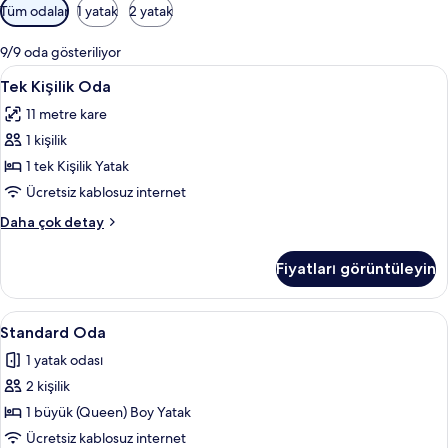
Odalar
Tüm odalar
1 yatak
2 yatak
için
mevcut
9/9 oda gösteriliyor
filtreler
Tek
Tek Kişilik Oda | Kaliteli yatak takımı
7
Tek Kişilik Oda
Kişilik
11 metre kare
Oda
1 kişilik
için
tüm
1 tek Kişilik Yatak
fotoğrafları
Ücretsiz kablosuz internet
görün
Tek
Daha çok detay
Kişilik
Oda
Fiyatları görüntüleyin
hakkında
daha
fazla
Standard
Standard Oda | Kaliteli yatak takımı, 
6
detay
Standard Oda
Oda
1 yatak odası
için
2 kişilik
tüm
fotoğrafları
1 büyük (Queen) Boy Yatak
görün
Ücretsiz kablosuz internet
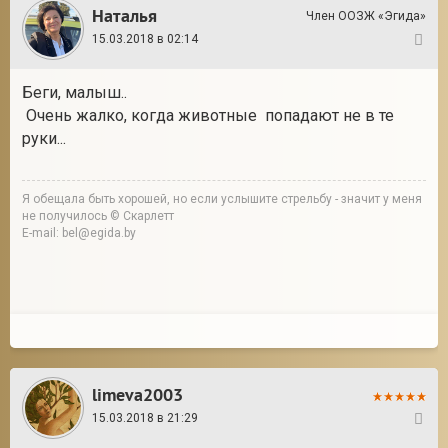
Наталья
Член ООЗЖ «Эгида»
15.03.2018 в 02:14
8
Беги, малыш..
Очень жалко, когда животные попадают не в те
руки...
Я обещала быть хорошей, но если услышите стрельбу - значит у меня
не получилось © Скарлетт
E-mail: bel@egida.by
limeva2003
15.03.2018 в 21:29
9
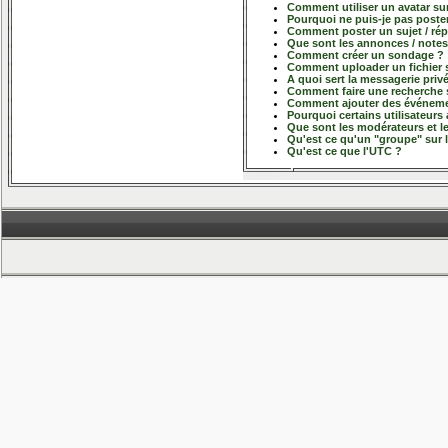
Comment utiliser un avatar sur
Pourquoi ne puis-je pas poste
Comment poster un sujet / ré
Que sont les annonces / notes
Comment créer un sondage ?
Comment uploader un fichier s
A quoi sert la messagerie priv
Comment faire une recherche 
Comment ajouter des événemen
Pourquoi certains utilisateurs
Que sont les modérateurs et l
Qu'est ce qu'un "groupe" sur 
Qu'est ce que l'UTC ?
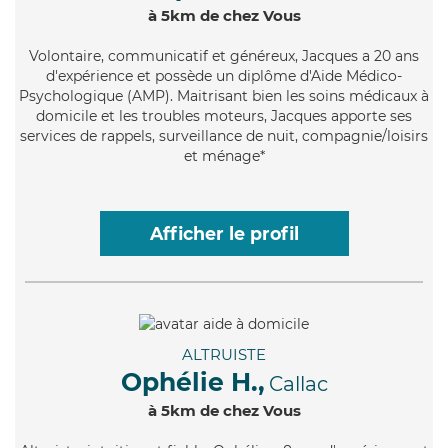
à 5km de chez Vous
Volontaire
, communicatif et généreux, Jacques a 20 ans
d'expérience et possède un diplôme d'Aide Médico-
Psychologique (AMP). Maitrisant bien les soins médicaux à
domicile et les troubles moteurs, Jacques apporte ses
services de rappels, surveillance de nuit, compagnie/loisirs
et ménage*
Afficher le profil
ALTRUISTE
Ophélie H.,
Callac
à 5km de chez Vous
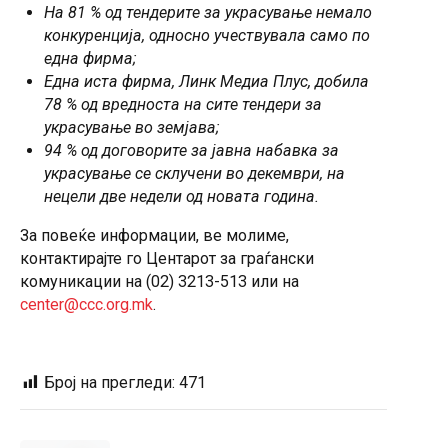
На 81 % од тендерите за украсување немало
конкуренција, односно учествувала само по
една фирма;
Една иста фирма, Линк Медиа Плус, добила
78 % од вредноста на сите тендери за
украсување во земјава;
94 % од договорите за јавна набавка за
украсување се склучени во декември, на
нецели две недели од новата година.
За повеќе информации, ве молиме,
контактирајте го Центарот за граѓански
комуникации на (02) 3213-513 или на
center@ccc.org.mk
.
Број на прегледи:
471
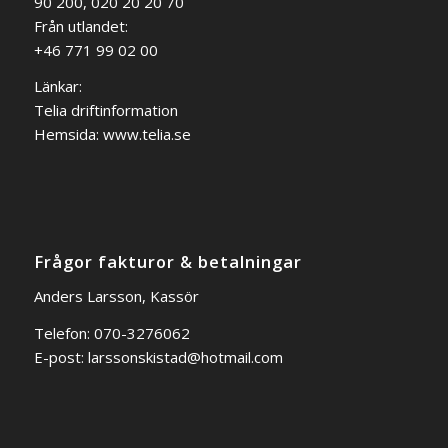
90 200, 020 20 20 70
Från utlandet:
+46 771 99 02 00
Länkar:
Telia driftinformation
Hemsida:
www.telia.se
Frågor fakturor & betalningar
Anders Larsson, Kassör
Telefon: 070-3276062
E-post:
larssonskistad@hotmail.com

==============================

| Exercise goal |
Pictures do not belong in the copy. Repeat exactly each line from the one with "Fiyatları görüntüleyin" through the end of the listing.

| Reply |
Fiyatları görüntüleyin
hakkında
daha
fazla
Standard
Standard Oda | Kaliteli yatak takımı, 
6
detay
Standard Oda
Oda
1 yatak odası
için
2 kişilik
tüm
fotoğrafları
1 büyük (Queen) Boy Yatak
görün
Ücretsiz kablosuz internet
Наталья
Член ООЗЖ «Эгида»
15.03.2018 в 02:14
8
Беги, малыш..
Очень жалко, когда животные попадают не в те
руки...
Я обещала быть хорошей, но если услышите стрельбу - значит у меня
не получилось © Скарлетт
E-mail: bel@egida.by
limeva2003
15.03.2018 в 21:29
9
Comment utiliser un avatar sur
Pourquoi ne puis-je pas poste
Comment poster un sujet / ré
Que sont les annonces / notes
Comment créer un sondage ?
Comment uploader un fichier s
A quoi sert la messagerie priv
Comment faire une recherche 
Comment ajouter des événemen
Pourquoi certains utilisateurs
Que sont les modérateurs et l
Qu'est ce qu'un "groupe" sur 
Qu'est ce que l'UTC ?
à 5km de chez Vous
Volontaire
, communicatif et généreux, Jacques a 20 ans
d'expérience et possède un diplôme d'Aide Médico-
Psychologique (AMP). Maitrisant bien les soins médicaux à
domicile et les troubles moteurs, Jacques apporte ses
services de rappels, surveillance de nuit, compagnie/loisirs
et ménage*
Afficher le profil
ALTRUISTE
Ophélie H.,
Callac
à 5km de chez Vous
На 81 % од тендерите за украсување немало
конкуренција, односно учествувала само по
една фирма;
Една иста фирма, Линк Медиа Плус, добила
78 % од вредноста на сите тендери за
украсување во земјава;
94 % од договорите за јавна набавка за
украсување се склучени во декември, на
нецели две недели од новата година.
За повеќе информации, ве молиме,
контактирајте го Центарот за граѓански
комуникации на (02) 3213-513 или на
center@ccc.org.mk
.
Број на прегледи:
471
90 200, 020 20 20 70
Från utlandet:
+46 771 99 02 00
Länkar:
Telia driftinformation
Hemsida:
www.telia.se
Frågor fakturor & betalningar
Anders Larsson, Kassör
Telefon: 070-3276062
E-post:
larssonskistad@hotmail.com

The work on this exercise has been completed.